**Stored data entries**
►

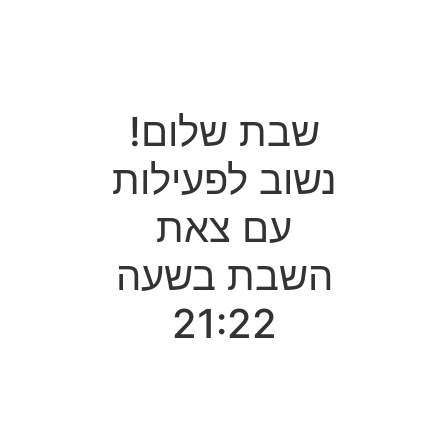
שבת שלום!
נשוב לפעילות
עם צאת
השבת בשעה
21:22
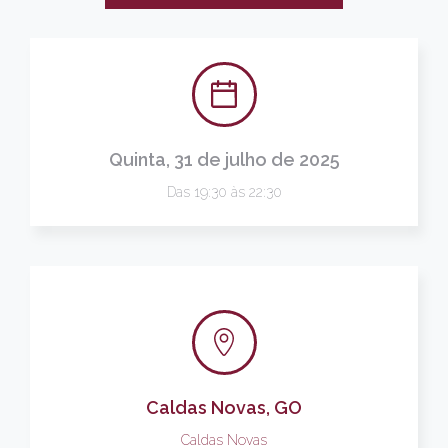
Quinta, 31 de julho de 2025
Das 19:30 às 22:30
Caldas Novas, GO
Caldas Novas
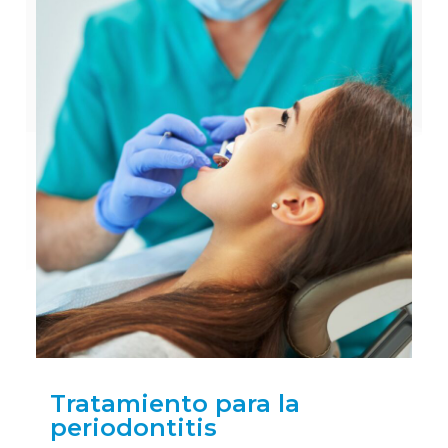
Tratamiento para la
periodontitis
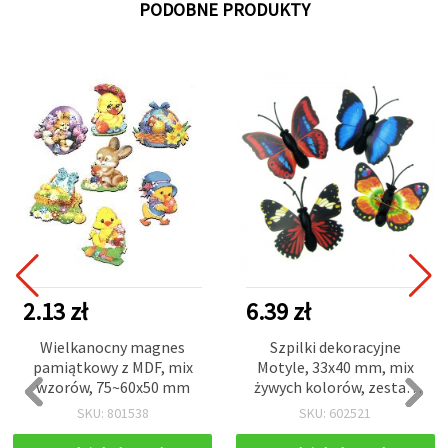
PODOBNE PRODUKTY
2.13 zł
6.39 zł
Wielkanocny magnes
Szpilki dekoracyjne
pamiątkowy z MDF, mix
Motyle, 33x40 mm, mix
wzorów, 75~60x50 mm
żywych kolorów, zestaw
10 szt. – łatwe w
SKU: 801538
SKU: 602521
mocowaniu ozdoby do
DIY, scrapbookingu i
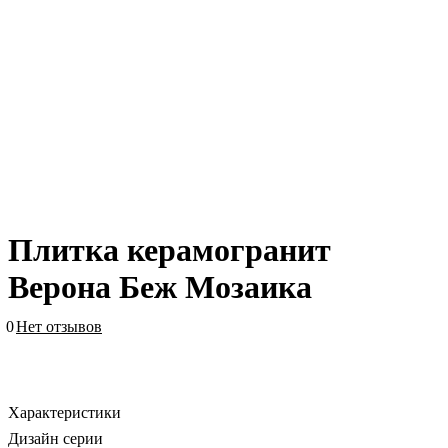
Плитка керамогранит
Верона Беж Мозаика
0
Нет отзывов
Характеристики
Дизайн серии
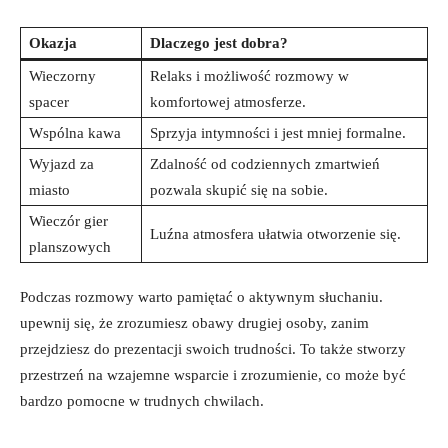
Okazja
Dlaczego jest dobra?
Wieczorny
Relaks i możliwość rozmowy w
spacer
komfortowej atmosferze.
Wspólna kawa
Sprzyja intymności i jest mniej formalne.
Wyjazd za
Zdalność od codziennych zmartwień
miasto
pozwala skupić się na sobie.
Wieczór gier
Luźna atmosfera ułatwia otworzenie się.
planszowych
Podczas rozmowy warto pamiętać o aktywnym słuchaniu.
upewnij się, że zrozumiesz obawy drugiej osoby, zanim
przejdziesz do prezentacji swoich trudności. To także stworzy
przestrzeń na wzajemne wsparcie i zrozumienie, co może być
bardzo pomocne w trudnych chwilach.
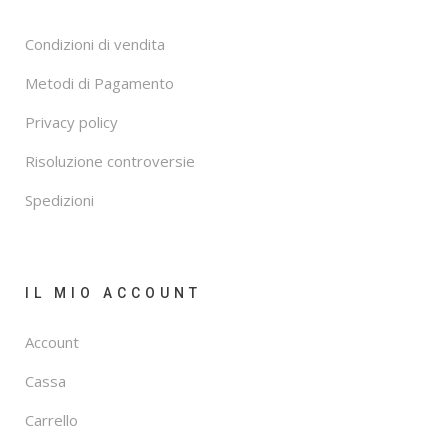
Condizioni di vendita
Metodi di Pagamento
Privacy policy
Risoluzione controversie
Spedizioni
IL MIO ACCOUNT
Account
Cassa
Carrello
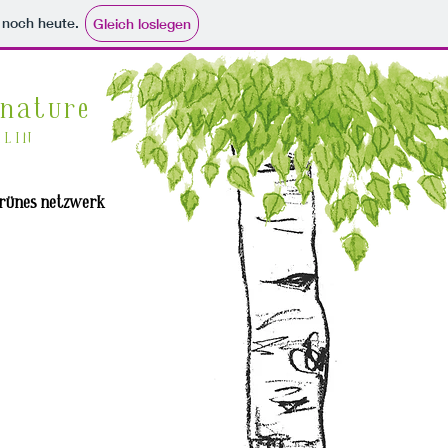
e noch heute.
Gleich loslegen
nature
RLIN
rünes netzwerk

◄

**To do**
Quote exactly, and only, the lines from the one containing "planszowych" through the last line of the records above, both included; leave out any pictures.

**Task answer**
planszowych
Podczas rozmowy warto pamiętać o aktywnym słuchaniu.
upewnij się, że zrozumiesz obawy drugiej osoby, zanim
przejdziesz do prezentacji swoich trudności. To także stworzy
przestrzeń na wzajemne wsparcie i zrozumienie, co może być
bardzo pomocne w trudnych chwilach.
Condizioni di vendita
Metodi di Pagamento
Privacy policy
Risoluzione controversie
Spedizioni
IL MIO ACCOUNT
Account
Cassa
Carrello
e noch heute.
Gleich loslegen
nature
RLIN
rünes netzwerk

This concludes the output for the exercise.